The newly discovered Trappist-1 planets could be a veritable “playground for rock-riding microbes,” New Scientist reported this week, noting that a recently published study from Manasvi Lingam and Avi Loeb of Harvard University found that panspermia between three of the seven exoplanets of the system was 1,000 times more likely to occur than between Mars and Earth. (Note: Mars meteorites have been discovered on Earth. There is a theory that life on Earth began via a Mars meteor carrying microbial hitchhikers billions of years ago.) This is due to a trio of the Trappist-1 habitable zone planets being far closer to each other than Earth and Mars. All three can be observed in each other’s skies.
Lingam said of the proximity: “Because these distances are so close, a lot more different kinds of species, microbial or otherwise, could migrate from one planet to another.”

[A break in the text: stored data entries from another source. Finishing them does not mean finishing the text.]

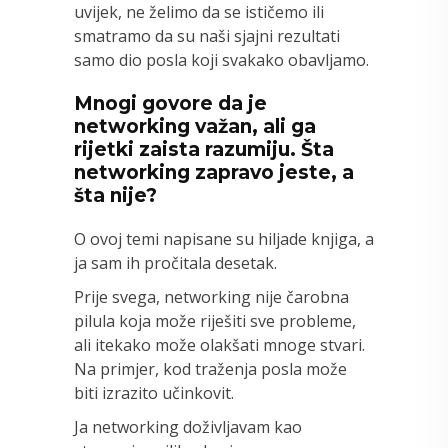
uvijek, ne želimo da se ističemo ili
smatramo da su naši sjajni rezultati
samo dio posla koji svakako obavljamo.
Mnogi govore da je
networking važan, ali ga
rijetki zaista razumiju. Šta
networking zapravo jeste, a
šta nije?
O ovoj temi napisane su hiljade knjiga, a
ja sam ih pročitala desetak.
Prije svega, networking nije čarobna
pilula koja može riješiti sve probleme,
ali itekako može olakšati mnoge stvari.
Na primjer, kod traženja posla može
biti izrazito učinkovit.
Ja networking doživljavam kao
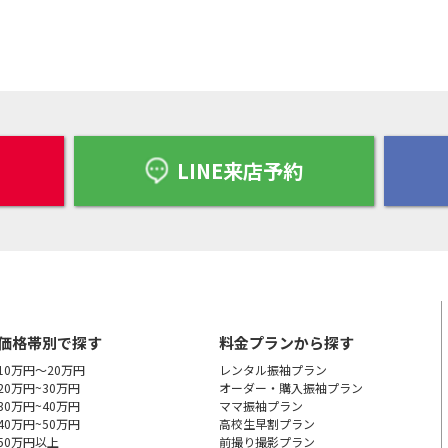
LINE来店予約
価格帯別で探す
料金プランから探す
10万円～20万円
レンタル振袖プラン
20万円~30万円
オーダー・購入振袖
プラン
30万円~40万円
ママ振袖プラン
40万円~50万円
高校生早割プラン
50万円以上
前撮り撮影プラン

It is likely, the study suggests, that if there is life on one of the Trappist-1 planets, there will be life on all three. Not only that, the life found on the planets will likely have analogous organisms on all three.
Said Loeb, “It would not be surprising to find the same forms of life on all three habitable planets near Trappist-1.”
Lingam and Loeb compared the Trappist-1 system to a string of islands, then used island ecology mathematical methods to describe migration and extinction between the chain.
Still, the presence of alien life on a Trappist-1 world is not as simple as organisms just taking a ride and getting off on a nearby planet. The microbes would also have to survive the ordeal of space travel (the vacuum, the radiation), perhaps even the burn of entering an alien atmosphere, then a possible second burn, not to mention the force of impact, as the meteor slams into its new home world. And yet, survival by micro-organisms, at least during the space travel portion of the trip, is possible.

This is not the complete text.